Mais pour mesurer la complexité de la situation, revenons un instant sur les grands défis de notre économie. Le premier est celui des finances publiques avec un déficit qui ne cesse de s’accentuer au fil des ans et que nous avons les plus grandes peines à maîtriser. Ce gap est le résultat d’une croissance forte de nos dépenses particulièrement de la masse salariale, de nos dépenses de compensation, des remboursements de la dette ainsi que le budget d’investissement. Mais, ces dépenses n’ont pas été soutenues par une croissance forte de nos recettes. Du coup, c’est le recours à la dette interne et externe qui a permis de combler ce gap et a été à l’origine de l’explosion de la dette et de son service.
Le second défi concerne la reprise de la croissance ainsi que son contenu. Jusque-là, les tendances récessionnistes n’ont pas permis à la croissance de repartir et la dynamique économique est restée faible et fragile. Mais, en plus de sa fragilité, c’est le contenu de cette croissance qui pose des difficultés pour notre économie dans la mesure où c’est la consommation qui joue le rôle de principale locomotive. La nature de cette croissance a renforcé les déséquilibres de notre économie et a contribué au creusement du déficit commercial. La reprise de la croissance et le changement de sa nature en donnant à l’investissement un rôle beaucoup plus important constituent un autre défi majeur pour les pouvoirs publics.
Le troisième défi concerne le mouvement des réformes économiques et son accélération. En effet, un consensus est établi sur la rigidité et la crise de nos institutions économiques et sociales et qui ont été au cœur des dynamiques économiques et du contrat social hérité des années pré-révolution. Il était nécessaire d’opérer un large mouvement de réformes afin de redonner à ces institutions une plus grande efficacité et pour certaines d’entre-elles de les sauver de la déroute. Ces réformes concernent les institutions sociales notamment les caisses sociales, le système de compensation, les mécanismes de financement de l’économie et la fiscalité. Or, en dépit de ce consensus, le mouvement des réformes n’a pas été à la hauteur des attentes et d’importants retards ont été enregistrés dans leur exécution.

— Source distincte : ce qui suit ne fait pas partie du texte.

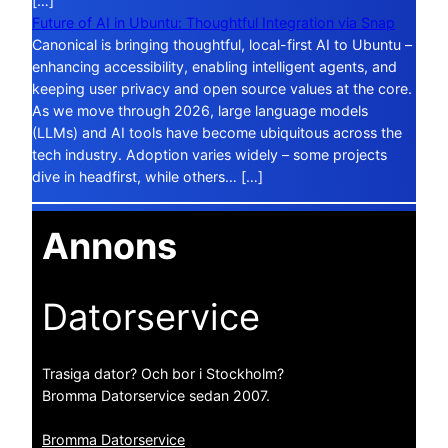
[…]
Future of AI in Ubuntu: Thoughtful Integration via Snap
Canonical is bringing thoughtful, local-first AI to Ubuntu –
enhancing accessibility, enabling intelligent agents, and
keeping user privacy and open source values at the core.
As we move through 2026, large language models
(LLMs) and AI tools have become ubiquitous across the
tech industry. Adoption varies widely – some projects
dive in headfirst, while others… […]
Annons
Datorservice
Trasiga dator? Och bor i Stockholm?
Bromma Datorservice sedan 2007.
Bromma Datorservice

Ainsi, le renforcement du redressement économique tout en soulevant les défis des grands équilibres macroéconomiques et particulièrement ceux des finances publiques, de la reprise de l’investissement et de l’accélération des réformes économiques constituent l’équation à laquelle les pouvoirs doivent trouver les solutions adéquates.
Certes, le gouvernement a avancé dans cette direction. La loi de Finances 2018 en cours de finalisation ainsi que le projet de développement économique 2017-2020 qui sera publié officiellement dans les prochains jours après que le gouvernement ait finalisé ses consultations avec les partis et les organisations signataires de la charte de Carthage, constituent les réponses du gouvernement à cette équation.
Mais, nous pensons que la gravité de cette situation et sa complexité exigent du gouvernement de sortir des sentiers battus et d’apporter des réponses nouvelles. Les périodes de crise économique et sociale sont des moments d’une grande inventivité et d’innovation économique et sociale. A nous de prendre les termes de cette équation à bras-le-corps et de lui apporter les solutions capables de redonner espoir à notre jeunesse.